Invention Title:

SYSTEM AND METHOD FOR GENERATING VIDEOS DEPICTING VIRTUAL CHARACTERS

Publication number:

US20240346735

Publication date:
Section:

Physics

Class:

G06T13/40

Inventors:

Applicant:

Smart overview of the Invention

Advancements in generative machine learning focus on creating virtual characters for various applications, including chatbots and virtual environments. This technology allows for the generation of videos that depict these characters, enhancing user interaction by making it more engaging and lifelike. The process involves using audio and visual inputs to create realistic representations of characters that can react emotionally and physically to stimuli.

Video Processing and Character Generation

The method starts by accessing a video featuring a first subject, which includes corresponding audio of the subject's speech. Alongside this, an image of a second subject is utilized. These inputs are processed through machine learning models to generate a new video showcasing the second subject. The generated content allows the second subject to exhibit actions such as blinking, which are responsive to the first subject's speech and expressions.

Feature Extraction and Emotional Representation

To create a realistic representation, the system extracts various feature vectors from the initial video. These vectors capture both visual traits like facial expressions and audio traits such as speech patterns.

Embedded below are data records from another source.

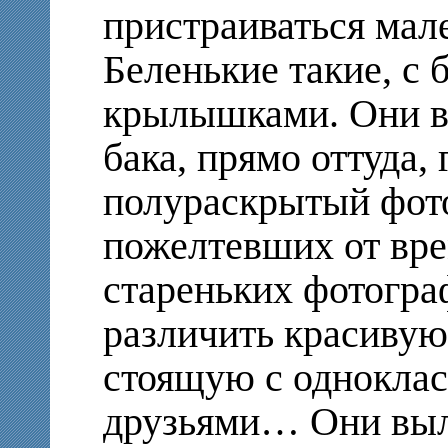
пристраиваться мал
Беленькие такие, с
крылышками. Они в
бака, прямо оттуда, 
полураскрытый фото
пожелтевших от вре
стареньких фотогра
различить красиву
стоящую с одноклас
друзьями… Они выл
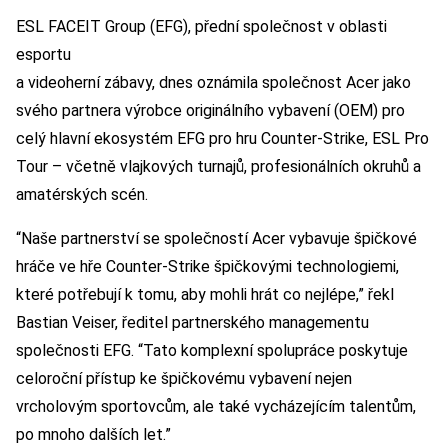
ESL FACEIT Group (EFG), přední společnost v oblasti
esportu
a videoherní zábavy, dnes oznámila společnost Acer jako
svého partnera výrobce originálního vybavení (OEM) pro
celý hlavní ekosystém EFG pro hru Counter-Strike, ESL Pro
Tour – včetně vlajkových turnajů, profesionálních okruhů a
amatérských scén.
“Naše partnerství se společností Acer vybavuje špičkové
hráče ve hře Counter-Strike špičkovými technologiemi,
které potřebují k tomu, aby mohli hrát co nejlépe,” řekl
Bastian Veiser, ředitel partnerského managementu
společnosti EFG. “Tato komplexní spolupráce poskytuje
celoroční přístup ke špičkovému vybavení nejen
vrcholovým sportovcům, ale také vycházejícím talentům,
po mnoho dalších let.”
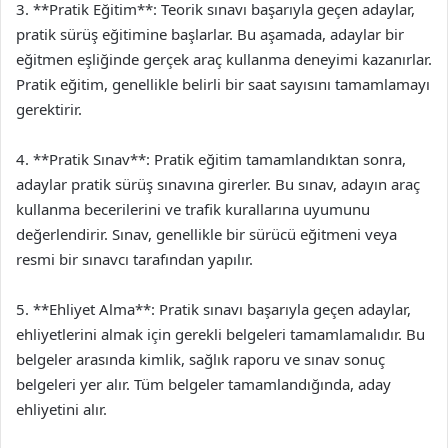
3. **Pratik Eğitim**: Teorik sınavı başarıyla geçen adaylar,
pratik sürüş eğitimine başlarlar. Bu aşamada, adaylar bir
eğitmen eşliğinde gerçek araç kullanma deneyimi kazanırlar.
Pratik eğitim, genellikle belirli bir saat sayısını tamamlamayı
gerektirir.
4. **Pratik Sınav**: Pratik eğitim tamamlandıktan sonra,
adaylar pratik sürüş sınavına girerler. Bu sınav, adayın araç
kullanma becerilerini ve trafik kurallarına uyumunu
değerlendirir. Sınav, genellikle bir sürücü eğitmeni veya
resmi bir sınavcı tarafından yapılır.
5. **Ehliyet Alma**: Pratik sınavı başarıyla geçen adaylar,
ehliyetlerini almak için gerekli belgeleri tamamlamalıdır. Bu
belgeler arasında kimlik, sağlık raporu ve sınav sonuç
belgeleri yer alır. Tüm belgeler tamamlandığında, aday
ehliyetini alır.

By analyzing these features, the system constructs an emotion vector that reflects the emotional state of the first subject, which is then used to inform the behavior of the second subject.

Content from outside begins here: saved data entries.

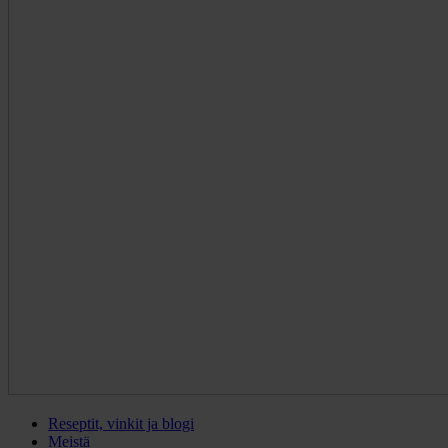
Reseptit, vinkit ja blogi
Meistä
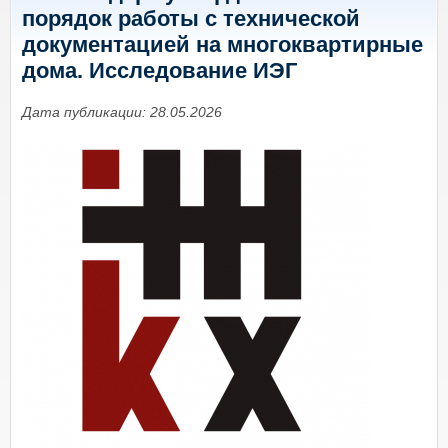
порядок работы с технической
документацией на многоквартирные
дома. Исследование ИЭГ
Дата публикации: 28.05.2026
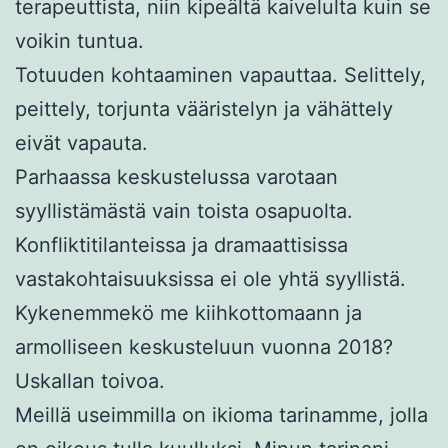
terapeuttista, niin kipeältä kaivelulta kuin se
voikin tuntua.
Totuuden kohtaaminen vapauttaa. Selittely,
peittely, torjunta vääristelyn ja vähättely
eivät vapauta.
Parhaassa keskustelussa varotaan
syyllistämästä vain toista osapuolta.
Konfliktitilanteissa ja dramaattisissa
vastakohtaisuuksissa ei ole yhtä syyllistä.
Kykenemmekö me kiihkottomaann ja
armolliseen keskusteluun vuonna 2018?
Uskallan toivoa.
Meillä useimmilla on ikioma tarinamme, jolla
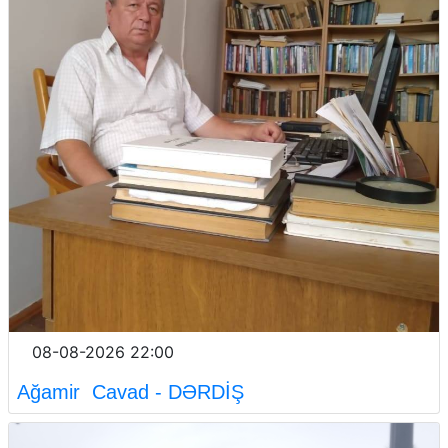
08-08-2026 22:00
Ağamir Cavad - DƏRDİŞ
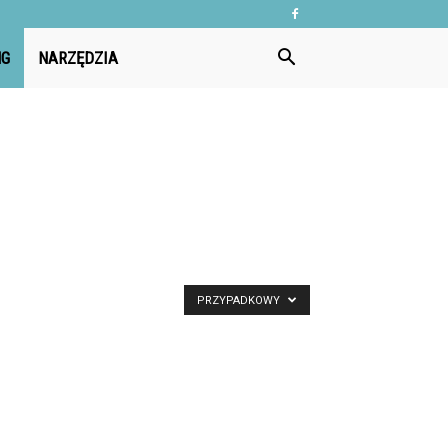
NG
NARZĘDZIA
PRZYPADKOWY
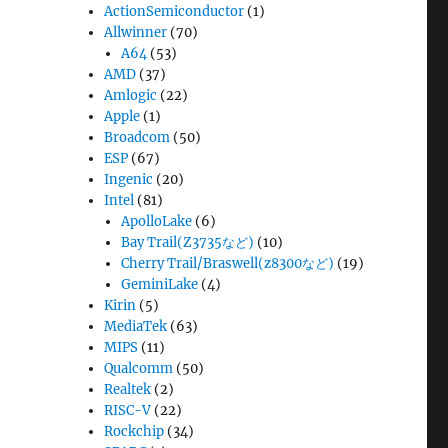
ActionSemiconductor
(1)
Allwinner
(70)
A64
(53)
AMD
(37)
Amlogic
(22)
Apple
(1)
Broadcom
(50)
ESP
(67)
Ingenic
(20)
Intel
(81)
ApolloLake
(6)
Bay Trail(Z3735など)
(10)
Cherry Trail/Braswell(z8300など)
(19)
GeminiLake
(4)
Kirin
(5)
MediaTek
(63)
MIPS
(11)
Qualcomm
(50)
Realtek
(2)
RISC-V
(22)
Rockchip
(34)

Latent Space Mapping and Avatar Creation

The method further involves mapping continuous latent spaces to discrete representations that encapsulate motion characteristics of the second subject. This mapping enables the generation of coefficients that dictate how the avatar behaves visually. The final avatar is constructed using these coefficients, resulting in a sequence of frames that portray both visual movements and emotional reactions accurately.

Applications and User Expectations

This technology addresses user expectations for dynamic interactions in virtual settings. Users anticipate that virtual characters will not only mimic human-like movements but also respond with appropriate emotional cues during conversations. By utilizing these advanced generative techniques, virtual characters can engage in more authentic interactions, thereby enhancing experiences in gaming, customer service, and online education.